Against the London poets

Meanwhile I’ve heard some top London poets have gone among the murderous, thieving hordes of peasants. I expected better of you. Your curiosity is understandable – indeed, under the right circumstances, quite compulsory to our art. But you must grasp that by mixing with the demonstrators, you not only risk your safety, but those of our hopes which you hold in trust. More damningly, you convey, unavoidably, and without the off-sets of whatever private caveats you permit yourselves, an appearance of ideological connexion with the demonstrators, which in our era of appearances, were as good as to make cause with them.
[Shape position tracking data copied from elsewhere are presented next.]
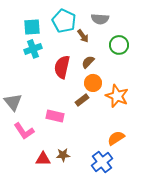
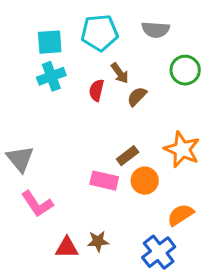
cyan pentagon: (64, 21) -> (100, 33), turned -30
brown arrow: (83, 36) -> (120, 73), moved
red semicircle: (62, 67) -> (96, 90), moved, size x0.6
orange circle: (93, 83) -> (145, 181), moved
pink rectangle: (55, 116) -> (104, 181), moved

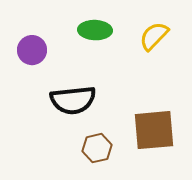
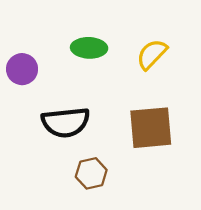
brown square: (154, 130) -> (151, 128), moved

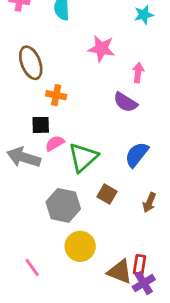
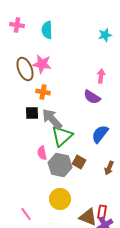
pink star: (101, 49) -> (42, 64), moved
pink semicircle: (55, 143) -> (42, 153), moved, turned -72
gray arrow: (24, 157) -> (52, 119), moved, turned 30
gray hexagon: (63, 205) -> (60, 165), moved

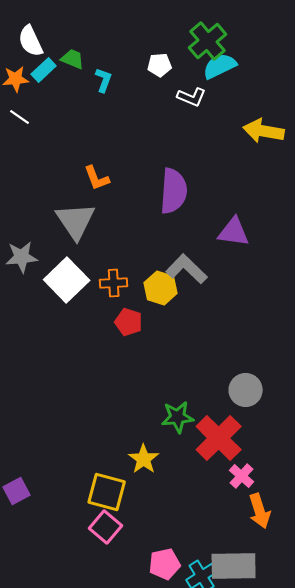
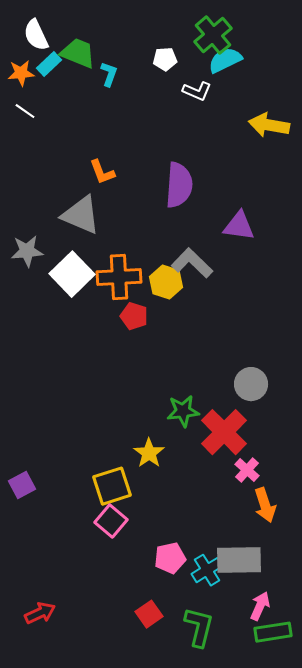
green trapezoid: (73, 59) -> (78, 53), size x1.5
gray triangle: (76, 221) -> (81, 215), turned -33
orange cross: (114, 283) -> (119, 277), size x1.6
yellow square: (107, 492) -> (112, 486), turned -33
A poet must be at once of his time and for all time. Swallowing this spin-1 power-up, I have incorporated two observations – object lessons in evanescences imperilled – into “Octopus Flute,” which, when its pearlescent sea-bed orchards ripen, may benefit by this pair of glosses: first, that even a baton extended in the spirit of defibrillation may have catastrophic, unforeseeable consequences; second, that under Article 5 of the European Convention on Human Rights, deprivation of liberty is not only justified in order to secure the fulfilment of legal obligation, but also, I quote, “for the prevention of the spreading of infectious diseases”. What social dynamic is the more pathogenic to the body politic than civil unrest? Direct action, indirect faction – and loosed from the labs by this one ghastly error, the pandemic exsanguinates all public will, the lifeblood of the body politic, or else projects it, garishly, within the emetic spatter of the crude homespun placard; it wracks terribly with pains all its vital institutions, sprouting black buboes to block the proper motions of constituent power through its representative organs, and granting us instead bloodied stool of the tossed-up wheelie bin; it mottles, swells, fevers, shatters, eviscerates, and bleeds dry. It is virulent and very, very infectious. It takes our breast in its bite-test – the young, the idealistic, the romantic, the free of spirit, Art Win, Luke Roberts, Mike Cupcake. The antibiotics of expert knowledge and considered public deliberation cannot pierce the anarchic pus of their halo-abscesses. Its germs flout even gravity, floating 'mong the high-minded, taking the chroncillers, the philosophers and poets, corrupting many whose honour and curse by rights is splendid elevation over every partisan carnage. And what medical technology has proved most vital to the modern defeat of disease? Mere sterilisation. And what is its instrument, its chief minister? One appears in every household. The lowly kettle.